Automated Building Damage Classification using Remotely Sensed Data

Abstract

In the second half of the 20th and beginning of the 21st century the amount of natural disasters has increased rapidly. Due to this rise in occurrences, more people are affected. An important indicator for people affected is the amount of damage to buildings. To gather this information aid workers now have to go into the field to gather data on the amount of destruction. In response to the possible dangers these people encounter in the field, remote sensing and analysis techniques have been developed for automated damage detection. However, due to various limitations on the implementation, these techniques are not yet widely adopted in emergency response and humanitarian aid.

This work compares two methods and two data sources for the detection of building damage. The methods are evaluated on their accuracy and implementability within humanitarian aid in disaster situations. The main methods considered are equalisation of histograms of pre-event and post-event imagery, followed by Univariate Image Differencing; and a convolutional neural network on features withdrawn from post-event imagery, using OpenStreetMap data. Remotely sensed data sources considered are synthetic aperture radar and very high resolution optical imagery. All results are analysed and compared to current standards in damage detection.

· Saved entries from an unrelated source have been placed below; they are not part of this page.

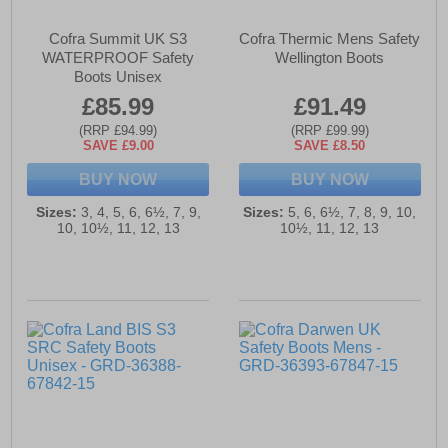
Cofra Summit UK S3
Cofra Thermic Mens Safety
WATERPROOF Safety
Wellington Boots
Boots Unisex
£85.99
£91.49
(RRP £94.99)
(RRP £99.99)
SAVE £9.00
SAVE £8.50
BUY NOW
BUY NOW
Sizes:
3, 4, 5, 6, 6½, 7, 9,
Sizes:
5, 6, 6½, 7, 8, 9, 10,
10, 10½, 11, 12, 13
10½, 11, 12, 13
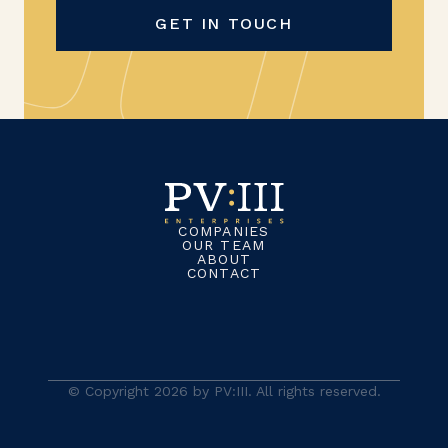
GET IN TOUCH
COMPANIES
OUR TEAM
ABOUT
CONTACT
© Copyright 2026 by PV:III. All rights reserved.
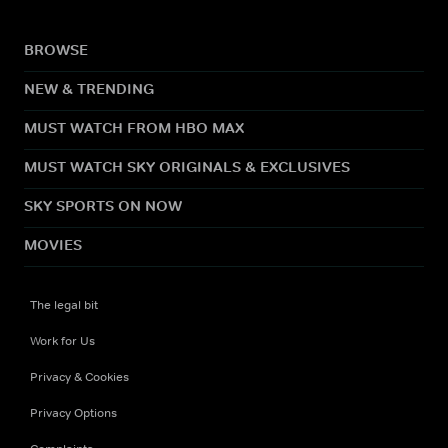
BROWSE
NEW & TRENDING
MUST WATCH FROM HBO MAX
MUST WATCH SKY ORIGINALS & EXCLUSIVES
SKY SPORTS ON NOW
MOVIES
The legal bit
Work for Us
Privacy & Cookies
Privacy Options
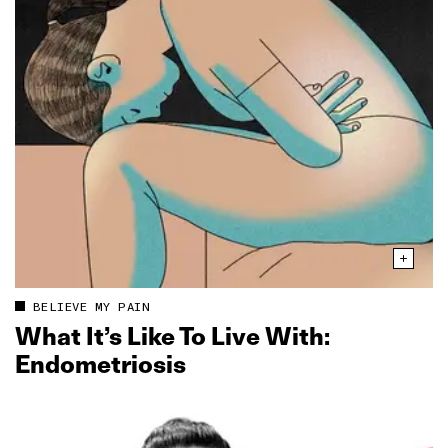
BELIEVE MY PAIN
What It’s Like To Live With:
Endometriosis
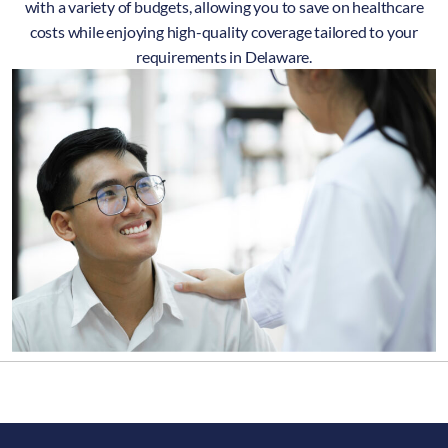
with a variety of budgets, allowing you to save on healthcare
costs while enjoying high-quality coverage tailored to your
requirements in Delaware.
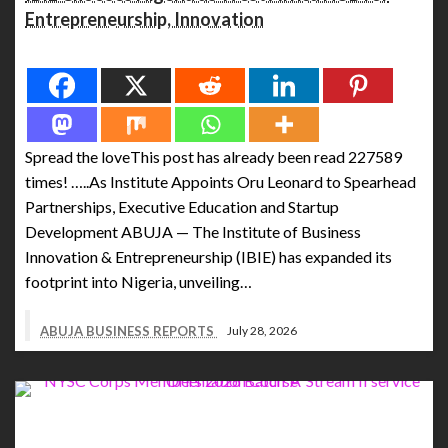
Entrepreneurship, Innovation
Spread the love
Spread the loveThis post has already been read 227589
times! …..As Institute Appoints Oru Leonard to Spearhead
Partnerships, Executive Education and Startup
Development ABUJA — The Institute of Business
Innovation & Entrepreneurship (IBIE) has expanded its
footprint into Nigeria, unveiling…
ABUJA BUSINESS REPORTS
July 28, 2026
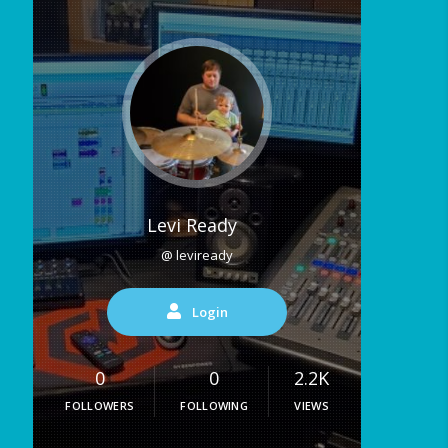
Levi Ready
@ leviready
Login
0
0
2.2K
FOLLOWERS
FOLLOWING
VIEWS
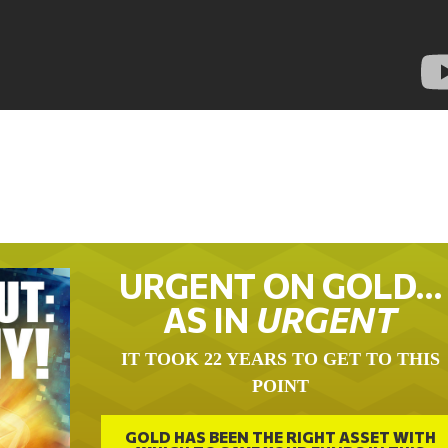
URGENT ON GOLD…
AS IN
URGENT
IT TOOK 22 YEARS TO GET TO THIS
POINT
GOLD HAS BEEN THE RIGHT ASSET WITH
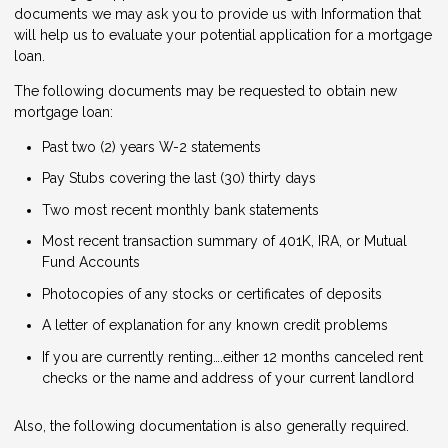
documents we may ask you to provide us with Information that
will help us to evaluate your potential application for a mortgage
loan.
The following documents may be requested to obtain new
mortgage loan:
Past two (2) years W-2 statements
Pay Stubs covering the last (30) thirty days
Two most recent monthly bank statements
Most recent transaction summary of 401K, IRA, or Mutual
Fund Accounts
Photocopies of any stocks or certificates of deposits
A letter of explanation for any known credit problems
If you are currently renting….either 12 months canceled rent
checks or the name and address of your current landlord
Also, the following documentation is also generally required.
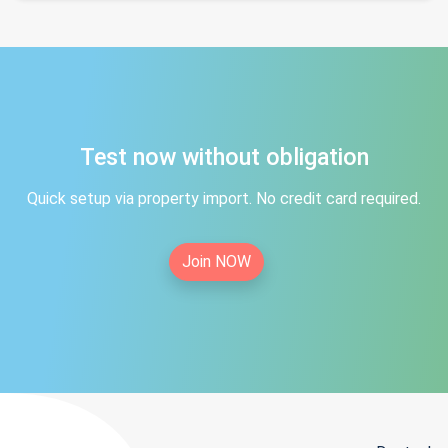
Test now without obligation
Quick setup via property import. No credit card required.
Join NOW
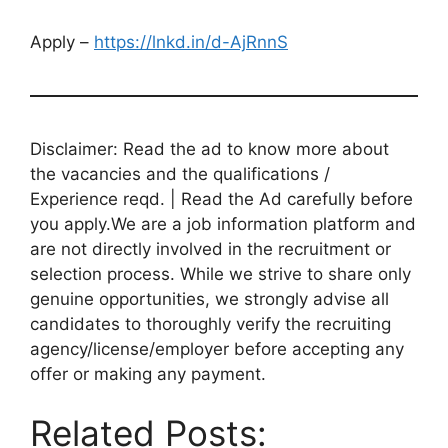
Apply –
https://lnkd.in/d-AjRnnS
Disclaimer: Read the ad to know more about
the vacancies and the qualifications /
Experience reqd. | Read the Ad carefully before
you apply.We are a job information platform and
are not directly involved in the recruitment or
selection process. While we strive to share only
genuine opportunities, we strongly advise all
candidates to thoroughly verify the recruiting
agency/license/employer before accepting any
offer or making any payment.
Related Posts:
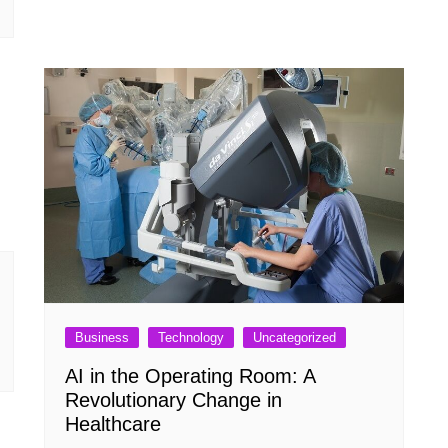
Business
Technology
Uncategorized
AI in the Operating Room: A
Revolutionary Change in
Healthcare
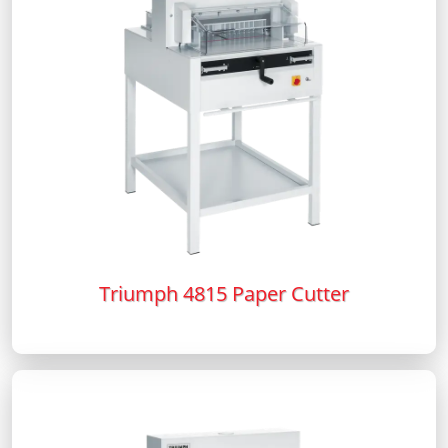
Triumph 4815 Paper Cutter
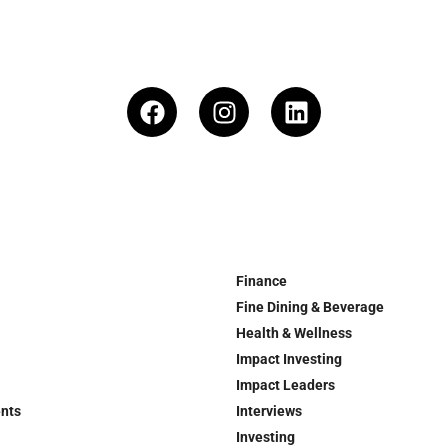
Finance
Fine Dining & Beverage
Health & Wellness
Impact Investing
Impact Leaders
ents
Interviews
Investing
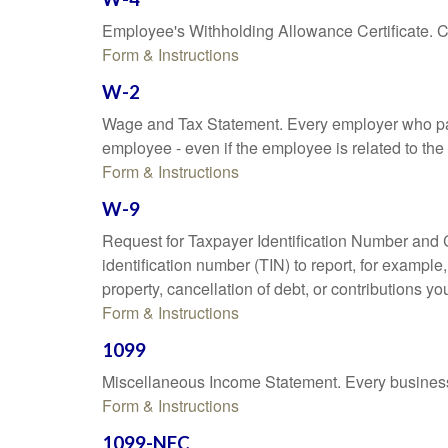
Employee's Withholding Allowance Certificate. Co
Form & Instructions
W-2
Wage and Tax Statement. Every employer who pay
employee - even if the employee is related to the
Form & Instructions
W-9
Request for Taxpayer Identification Number and Ce
identification number (TIN) to report, for exampl
property, cancellation of debt, or contributions y
Form & Instructions
1099
Miscellaneous Income Statement. Every business 
Form & Instructions
1099-NEC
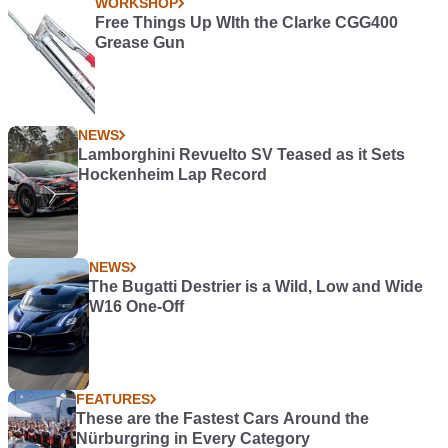
WORKSHOP
Free Things Up WIth the Clarke CGG400
Grease Gun
NEWS
Lamborghini Revuelto SV Teased as it Sets
Hockenheim Lap Record
NEWS
The Bugatti Destrier is a Wild, Low and Wide
W16 One-Off
FEATURES
These are the Fastest Cars Around the
Nürburgring in Every Category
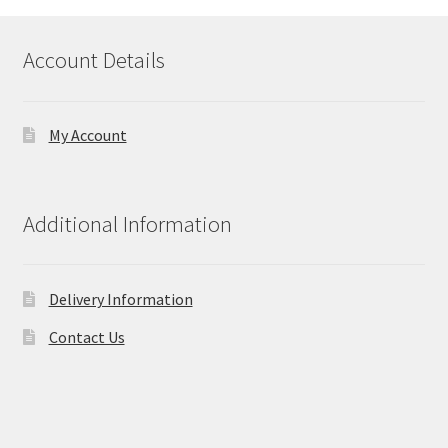
Account Details
My Account
Additional Information
Delivery Information
Contact Us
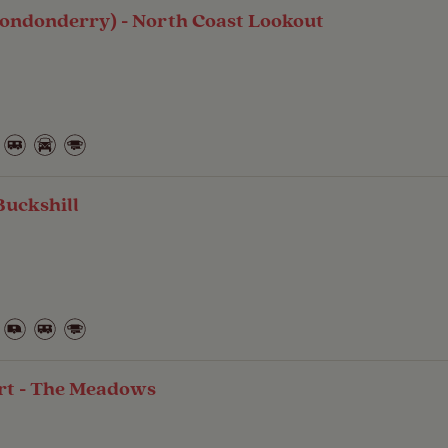
Londonderry) - North Coast Lookout
Buckshill
t - The Meadows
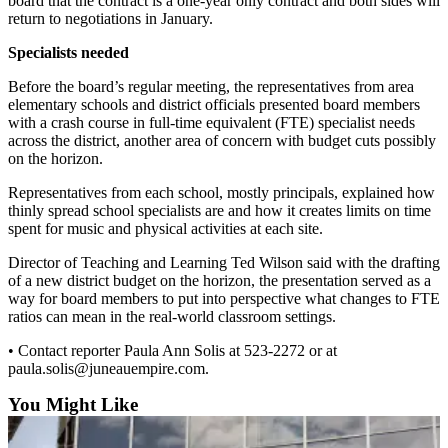
board that the contract is a one-year only contract and both sides will
return to negotiations in January.
Submit a
Wedding
Specialists needed
Announcement
Before the board’s regular meeting, the representatives from area
elementary schools and district officials presented board members
Submit a Birth
with a crash course in full-time equivalent (FTE) specialist needs
Announcement
across the district, another area of concern with budget cuts possibly
on the horizon.
Alaska
Representatives from each school, mostly principals, explained how
Outdoors
thinly spread school specialists are and how it creates limits on time
spent for music and physical activities at each site.
Opinion
Director of Teaching and Learning Ted Wilson said with the drafting
Letters
of a new district budget on the horizon, the presentation served as a
to the
way for board members to put into perspective what changes to FTE
Editor
ratios can mean in the real-world classroom settings.
Submit
• Contact reporter Paula Ann Solis at 523-2272 or at
paula.solis@juneauempire.com.
a
MyTurn
You Might Like
or
Letter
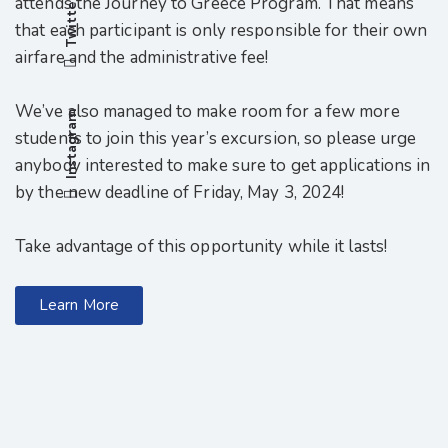
attends the Journey to Greece Program. That means
Twitter
that each participant is only responsible for their own
airfare and the administrative fee!
We’ve also managed to make room for a few more
Instagram
students to join this year’s excursion, so please urge
anybody interested to make sure to get applications in
by the new deadline of Friday, May 3, 2024!
Take advantage of this opportunity while it lasts!
Learn More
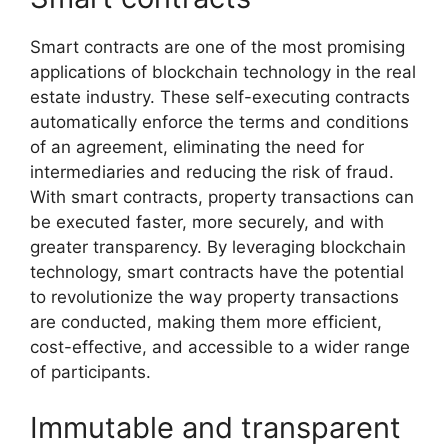
Smart contracts are one of the most promising
applications of blockchain technology in the real
estate industry. These self-executing contracts
automatically enforce the terms and conditions
of an agreement, eliminating the need for
intermediaries and reducing the risk of fraud.
With smart contracts, property transactions can
be executed faster, more securely, and with
greater transparency. By leveraging blockchain
technology, smart contracts have the potential
to revolutionize the way property transactions
are conducted, making them more efficient,
cost-effective, and accessible to a wider range
of participants.
Immutable and transparent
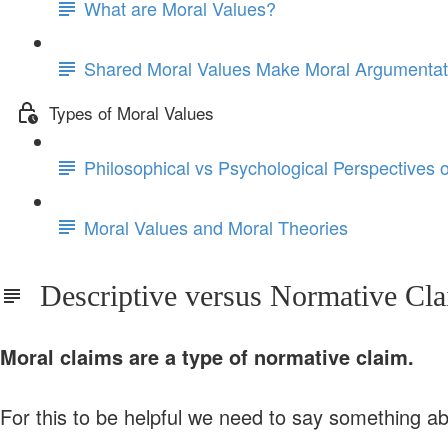
What are Moral Values?
Shared Moral Values Make Moral Argumentat
Types of Moral Values
Philosophical vs Psychological Perspectives 
Moral Values and Moral Theories
Descriptive versus Normative Cl
Moral claims are a type of normative claim.
For this to be helpful we need to say something a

From the results it can be concluded that more research is required for a practical implementation of deep learning techniques. The constraint posed by the requirement of large datasets, make these methods impracticable without sufficient preparation and resources. More simpler methods, like Univariate Image Differencing, can be validated on smaller ground-truth datasets, and are therefore easier in implementation when resources are limited. The possible accuracy increase of deep learning methods does, at this moment, not outweigh the ease of an elementary differencing approach.